Task material »
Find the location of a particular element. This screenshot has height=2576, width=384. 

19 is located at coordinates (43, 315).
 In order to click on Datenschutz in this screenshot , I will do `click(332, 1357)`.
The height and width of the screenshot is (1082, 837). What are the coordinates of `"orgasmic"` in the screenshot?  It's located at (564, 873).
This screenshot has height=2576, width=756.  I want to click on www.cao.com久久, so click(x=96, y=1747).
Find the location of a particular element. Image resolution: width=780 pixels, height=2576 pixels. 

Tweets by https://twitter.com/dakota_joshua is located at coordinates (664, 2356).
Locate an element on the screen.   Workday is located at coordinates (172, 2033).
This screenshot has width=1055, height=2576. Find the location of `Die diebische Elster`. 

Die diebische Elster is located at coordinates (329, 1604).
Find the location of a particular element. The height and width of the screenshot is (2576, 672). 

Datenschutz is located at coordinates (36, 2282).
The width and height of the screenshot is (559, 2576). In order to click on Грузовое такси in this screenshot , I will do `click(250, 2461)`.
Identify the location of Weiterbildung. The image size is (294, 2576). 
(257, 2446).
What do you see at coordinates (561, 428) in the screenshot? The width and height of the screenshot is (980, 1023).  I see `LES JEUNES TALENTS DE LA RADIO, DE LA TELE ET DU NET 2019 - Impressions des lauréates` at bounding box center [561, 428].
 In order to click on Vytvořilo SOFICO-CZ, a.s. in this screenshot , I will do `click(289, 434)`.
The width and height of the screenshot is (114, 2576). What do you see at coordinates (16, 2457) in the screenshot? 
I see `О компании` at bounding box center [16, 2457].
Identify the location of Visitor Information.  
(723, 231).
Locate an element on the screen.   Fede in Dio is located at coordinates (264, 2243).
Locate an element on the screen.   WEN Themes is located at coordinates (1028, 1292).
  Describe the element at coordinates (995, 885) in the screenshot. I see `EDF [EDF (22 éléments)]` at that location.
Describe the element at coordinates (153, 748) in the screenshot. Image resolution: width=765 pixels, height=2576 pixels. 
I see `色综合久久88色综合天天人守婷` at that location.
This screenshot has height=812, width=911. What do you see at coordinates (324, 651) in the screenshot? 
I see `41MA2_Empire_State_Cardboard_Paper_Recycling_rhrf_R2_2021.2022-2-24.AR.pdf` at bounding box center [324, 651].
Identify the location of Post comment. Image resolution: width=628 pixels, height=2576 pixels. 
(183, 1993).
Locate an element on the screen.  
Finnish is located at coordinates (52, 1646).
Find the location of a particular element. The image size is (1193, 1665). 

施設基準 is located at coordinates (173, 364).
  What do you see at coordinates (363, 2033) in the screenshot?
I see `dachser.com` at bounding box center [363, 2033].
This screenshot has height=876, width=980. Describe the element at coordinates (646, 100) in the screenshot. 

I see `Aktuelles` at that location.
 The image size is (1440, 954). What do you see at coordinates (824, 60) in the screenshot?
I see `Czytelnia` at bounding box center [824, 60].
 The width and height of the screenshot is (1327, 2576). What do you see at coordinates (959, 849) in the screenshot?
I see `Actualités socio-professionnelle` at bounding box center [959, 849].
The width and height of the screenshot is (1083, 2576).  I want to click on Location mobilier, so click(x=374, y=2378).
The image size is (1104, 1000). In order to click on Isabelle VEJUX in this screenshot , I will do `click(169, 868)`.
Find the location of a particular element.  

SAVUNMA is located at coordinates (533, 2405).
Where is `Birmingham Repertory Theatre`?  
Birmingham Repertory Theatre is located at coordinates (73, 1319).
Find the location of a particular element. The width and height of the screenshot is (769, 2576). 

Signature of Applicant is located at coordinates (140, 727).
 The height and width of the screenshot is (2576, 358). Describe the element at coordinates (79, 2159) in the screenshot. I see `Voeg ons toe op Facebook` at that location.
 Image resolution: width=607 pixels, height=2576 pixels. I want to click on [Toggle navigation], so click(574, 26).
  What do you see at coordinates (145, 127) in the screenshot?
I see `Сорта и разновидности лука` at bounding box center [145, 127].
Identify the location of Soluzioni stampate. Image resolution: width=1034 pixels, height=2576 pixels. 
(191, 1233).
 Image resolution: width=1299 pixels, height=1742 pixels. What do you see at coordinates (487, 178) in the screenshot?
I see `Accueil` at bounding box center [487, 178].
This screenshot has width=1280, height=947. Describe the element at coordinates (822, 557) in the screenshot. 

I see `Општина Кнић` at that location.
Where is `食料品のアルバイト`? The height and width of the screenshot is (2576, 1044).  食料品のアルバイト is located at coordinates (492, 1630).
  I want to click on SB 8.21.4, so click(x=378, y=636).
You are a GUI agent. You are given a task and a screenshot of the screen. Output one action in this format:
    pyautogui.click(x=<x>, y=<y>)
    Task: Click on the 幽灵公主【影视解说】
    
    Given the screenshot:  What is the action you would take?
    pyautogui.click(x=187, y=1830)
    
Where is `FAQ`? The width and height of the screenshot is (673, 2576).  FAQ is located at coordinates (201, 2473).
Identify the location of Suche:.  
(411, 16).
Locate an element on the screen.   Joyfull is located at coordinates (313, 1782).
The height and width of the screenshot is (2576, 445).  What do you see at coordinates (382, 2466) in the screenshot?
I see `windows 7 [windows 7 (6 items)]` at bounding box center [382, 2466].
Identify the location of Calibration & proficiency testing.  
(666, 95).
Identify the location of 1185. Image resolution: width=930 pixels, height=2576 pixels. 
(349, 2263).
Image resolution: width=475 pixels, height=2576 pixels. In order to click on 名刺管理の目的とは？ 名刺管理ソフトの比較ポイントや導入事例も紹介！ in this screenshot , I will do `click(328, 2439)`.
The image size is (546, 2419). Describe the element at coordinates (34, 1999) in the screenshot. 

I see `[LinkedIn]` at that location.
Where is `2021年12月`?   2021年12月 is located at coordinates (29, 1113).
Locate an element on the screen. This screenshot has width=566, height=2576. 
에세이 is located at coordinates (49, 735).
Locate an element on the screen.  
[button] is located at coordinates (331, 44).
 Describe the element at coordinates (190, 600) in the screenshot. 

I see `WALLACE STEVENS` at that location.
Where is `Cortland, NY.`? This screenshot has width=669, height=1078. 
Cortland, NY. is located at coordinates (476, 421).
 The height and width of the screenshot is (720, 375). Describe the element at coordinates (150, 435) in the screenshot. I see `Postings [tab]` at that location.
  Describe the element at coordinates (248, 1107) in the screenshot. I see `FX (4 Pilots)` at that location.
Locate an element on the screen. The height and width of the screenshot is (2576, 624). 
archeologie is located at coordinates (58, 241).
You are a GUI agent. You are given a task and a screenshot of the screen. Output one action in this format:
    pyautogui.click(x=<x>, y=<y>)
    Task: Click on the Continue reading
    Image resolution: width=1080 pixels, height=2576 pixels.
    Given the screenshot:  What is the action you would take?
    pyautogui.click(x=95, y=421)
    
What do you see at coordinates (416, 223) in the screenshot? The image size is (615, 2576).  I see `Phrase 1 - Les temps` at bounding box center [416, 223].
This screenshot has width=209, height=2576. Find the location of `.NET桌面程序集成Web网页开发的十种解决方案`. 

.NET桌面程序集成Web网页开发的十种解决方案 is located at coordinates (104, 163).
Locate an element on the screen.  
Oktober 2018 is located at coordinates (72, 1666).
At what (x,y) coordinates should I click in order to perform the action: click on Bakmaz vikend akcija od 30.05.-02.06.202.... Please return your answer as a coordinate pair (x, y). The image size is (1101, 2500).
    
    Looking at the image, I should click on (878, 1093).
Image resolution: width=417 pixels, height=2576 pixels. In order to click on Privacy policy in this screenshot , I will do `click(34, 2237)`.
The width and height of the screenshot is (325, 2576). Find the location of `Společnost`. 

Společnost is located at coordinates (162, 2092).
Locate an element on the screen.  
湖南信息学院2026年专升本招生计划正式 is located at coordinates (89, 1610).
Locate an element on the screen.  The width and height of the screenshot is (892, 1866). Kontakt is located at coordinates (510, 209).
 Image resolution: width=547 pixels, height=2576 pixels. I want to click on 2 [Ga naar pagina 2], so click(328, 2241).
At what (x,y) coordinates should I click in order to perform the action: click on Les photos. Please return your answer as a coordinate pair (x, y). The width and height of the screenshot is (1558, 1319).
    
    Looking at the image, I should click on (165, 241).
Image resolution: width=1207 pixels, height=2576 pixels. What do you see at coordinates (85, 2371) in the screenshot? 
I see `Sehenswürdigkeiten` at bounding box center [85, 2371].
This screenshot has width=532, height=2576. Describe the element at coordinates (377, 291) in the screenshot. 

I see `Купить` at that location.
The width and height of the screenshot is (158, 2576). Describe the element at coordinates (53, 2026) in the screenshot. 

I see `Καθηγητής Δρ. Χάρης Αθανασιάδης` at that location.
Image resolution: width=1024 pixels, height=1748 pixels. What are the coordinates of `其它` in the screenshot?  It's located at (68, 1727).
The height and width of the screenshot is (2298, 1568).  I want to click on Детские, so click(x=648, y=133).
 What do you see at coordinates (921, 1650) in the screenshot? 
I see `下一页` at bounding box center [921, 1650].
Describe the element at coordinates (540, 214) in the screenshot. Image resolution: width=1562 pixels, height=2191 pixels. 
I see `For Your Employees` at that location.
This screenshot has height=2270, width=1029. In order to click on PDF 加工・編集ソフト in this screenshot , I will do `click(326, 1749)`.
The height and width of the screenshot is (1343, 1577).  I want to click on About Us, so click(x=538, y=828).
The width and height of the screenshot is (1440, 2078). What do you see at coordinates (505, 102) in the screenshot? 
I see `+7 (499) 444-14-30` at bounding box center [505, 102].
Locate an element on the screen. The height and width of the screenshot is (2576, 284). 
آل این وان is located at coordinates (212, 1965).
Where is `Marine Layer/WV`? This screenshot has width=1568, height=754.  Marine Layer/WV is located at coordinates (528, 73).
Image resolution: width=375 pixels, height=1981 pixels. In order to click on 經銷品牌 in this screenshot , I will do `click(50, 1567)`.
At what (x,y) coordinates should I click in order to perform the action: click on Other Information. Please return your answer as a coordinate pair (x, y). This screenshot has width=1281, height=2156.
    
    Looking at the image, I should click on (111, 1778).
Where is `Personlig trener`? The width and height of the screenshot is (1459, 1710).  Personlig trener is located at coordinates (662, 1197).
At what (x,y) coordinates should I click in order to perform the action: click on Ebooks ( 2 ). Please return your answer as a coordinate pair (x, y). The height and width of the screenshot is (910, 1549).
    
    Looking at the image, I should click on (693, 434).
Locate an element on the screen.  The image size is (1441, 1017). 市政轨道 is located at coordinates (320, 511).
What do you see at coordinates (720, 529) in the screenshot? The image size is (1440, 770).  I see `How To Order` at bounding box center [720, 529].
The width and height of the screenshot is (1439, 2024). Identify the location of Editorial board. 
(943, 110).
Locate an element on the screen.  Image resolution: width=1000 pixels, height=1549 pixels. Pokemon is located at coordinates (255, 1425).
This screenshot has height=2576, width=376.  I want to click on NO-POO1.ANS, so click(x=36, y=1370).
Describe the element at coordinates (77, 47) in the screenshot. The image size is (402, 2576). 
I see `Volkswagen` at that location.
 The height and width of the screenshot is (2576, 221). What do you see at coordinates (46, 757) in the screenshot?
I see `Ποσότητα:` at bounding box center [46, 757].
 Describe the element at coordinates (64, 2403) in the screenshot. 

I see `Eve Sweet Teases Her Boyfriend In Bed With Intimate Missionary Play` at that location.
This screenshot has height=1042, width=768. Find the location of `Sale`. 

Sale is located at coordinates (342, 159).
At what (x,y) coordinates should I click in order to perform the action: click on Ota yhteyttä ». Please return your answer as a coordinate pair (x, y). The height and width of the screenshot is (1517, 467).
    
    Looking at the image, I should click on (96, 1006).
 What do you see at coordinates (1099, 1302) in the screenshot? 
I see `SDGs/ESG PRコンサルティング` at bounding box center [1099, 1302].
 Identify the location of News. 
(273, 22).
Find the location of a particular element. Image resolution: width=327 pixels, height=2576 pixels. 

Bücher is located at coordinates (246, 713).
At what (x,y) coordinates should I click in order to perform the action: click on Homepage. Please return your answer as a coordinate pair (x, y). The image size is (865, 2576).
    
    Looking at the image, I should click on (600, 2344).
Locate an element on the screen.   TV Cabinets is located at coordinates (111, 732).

What to do » Retype exactly the lines from the one containing "What do you see at coordinates (720, 529)" through the last line of the records above, including both.

Problem solution »
What do you see at coordinates (720, 529) in the screenshot? The image size is (1440, 770).  I see `How To Order` at bounding box center [720, 529].
The width and height of the screenshot is (1439, 2024). Identify the location of Editorial board. 
(943, 110).
Locate an element on the screen.  Image resolution: width=1000 pixels, height=1549 pixels. Pokemon is located at coordinates (255, 1425).
This screenshot has height=2576, width=376.  I want to click on NO-POO1.ANS, so click(x=36, y=1370).
Describe the element at coordinates (77, 47) in the screenshot. The image size is (402, 2576). 
I see `Volkswagen` at that location.
 The height and width of the screenshot is (2576, 221). What do you see at coordinates (46, 757) in the screenshot?
I see `Ποσότητα:` at bounding box center [46, 757].
 Describe the element at coordinates (64, 2403) in the screenshot. 

I see `Eve Sweet Teases Her Boyfriend In Bed With Intimate Missionary Play` at that location.
This screenshot has height=1042, width=768. Find the location of `Sale`. 

Sale is located at coordinates (342, 159).
At what (x,y) coordinates should I click in order to perform the action: click on Ota yhteyttä ». Please return your answer as a coordinate pair (x, y). The height and width of the screenshot is (1517, 467).
    
    Looking at the image, I should click on (96, 1006).
 What do you see at coordinates (1099, 1302) in the screenshot? 
I see `SDGs/ESG PRコンサルティング` at bounding box center [1099, 1302].
 Identify the location of News. 
(273, 22).
Find the location of a particular element. Image resolution: width=327 pixels, height=2576 pixels. 

Bücher is located at coordinates (246, 713).
At what (x,y) coordinates should I click in order to perform the action: click on Homepage. Please return your answer as a coordinate pair (x, y). The image size is (865, 2576).
    
    Looking at the image, I should click on (600, 2344).
Locate an element on the screen.   TV Cabinets is located at coordinates (111, 732).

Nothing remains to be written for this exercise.